# INFORMATION SUPPLIED:
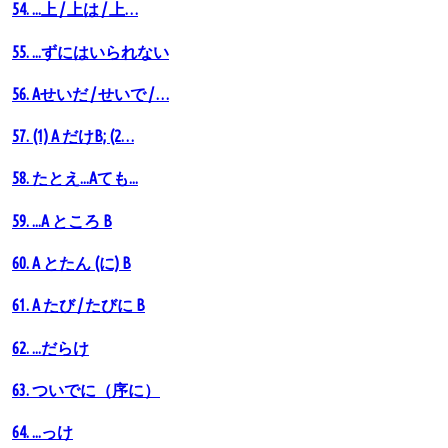
54. ...上 / 上は / 上…
55. ...ずにはいられない
56. Аせいだ / せいで / …
57. (1) A だけB; (2…
58. たとえ...Aても...
59. ...A ところ B
60. A とたん (に) B
61. A たび / たびに B
62. ...だらけ
63. ついでに（序に）
64. ...っけ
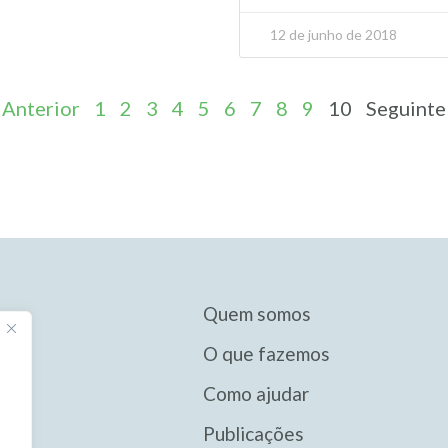
12 de junho de 2018
 Anterior
1
2
3
4
5
6
7
8
9
10
Seguinte
Quem somos
O que fazemos
Como ajudar
Publicações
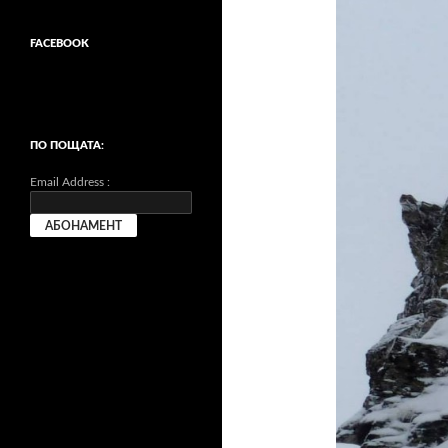
FACEBOOK
ПО ПОЩАТА:
Email Address :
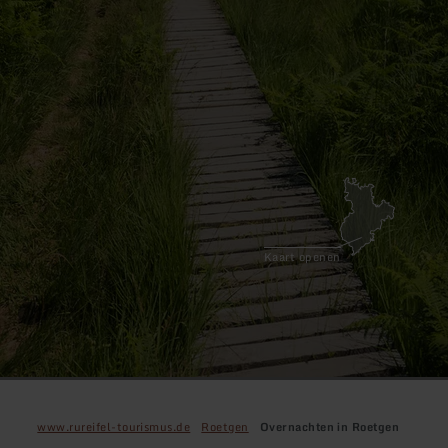
Kaart openen
www.rureifel-tourismus.de
Roetgen
Overnachten in Roetgen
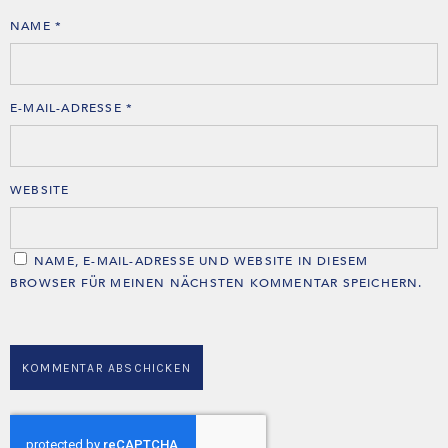
NAME
*
E-MAIL-ADRESSE
*
WEBSITE
NAME, E-MAIL-ADRESSE UND WEBSITE IN DIESEM
BROWSER FÜR MEINEN NÄCHSTEN KOMMENTAR SPEICHERN.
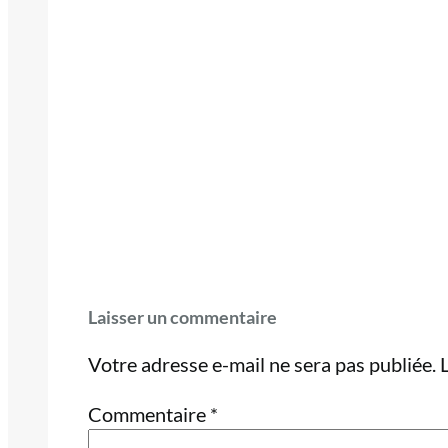
Laisser un commentaire
Votre adresse e-mail ne sera pas publiée.
Commentaire
*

# WHAT YOU HAVE TO DO:
Every line of the material must be reproduced verbatim; the pictures are to be omitted.

# TASK RESULT:
54. ...上 / 上は / 上…
55. ...ずにはいられない
56. Аせいだ / せいで / …
57. (1) A だけB; (2…
58. たとえ...Aても...
59. ...A ところ B
60. A とたん (に) B
61. A たび / たびに B
62. ...だらけ
63. ついでに（序に）
64. ...っけ
12 de junho de 2018
 Anterior
1
2
3
4
5
6
7
8
9
10
Seguinte
Quem somos
O que fazemos
Como ajudar
Publicações
FACEBOOK
ПО ПОЩАТА:
Email Address :
Kaart openen
www.rureifel-tourismus.de
Roetgen
Overnachten in Roetgen
NAME
*
E-MAIL-ADRESSE
*
WEBSITE
NAME, E-MAIL-ADRESSE UND WEBSITE IN DIESEM
BROWSER FÜR MEINEN NÄCHSTEN KOMMENTAR SPEICHERN.
Laisser un commentaire
Votre adresse e-mail ne sera pas publiée.
Commentaire
*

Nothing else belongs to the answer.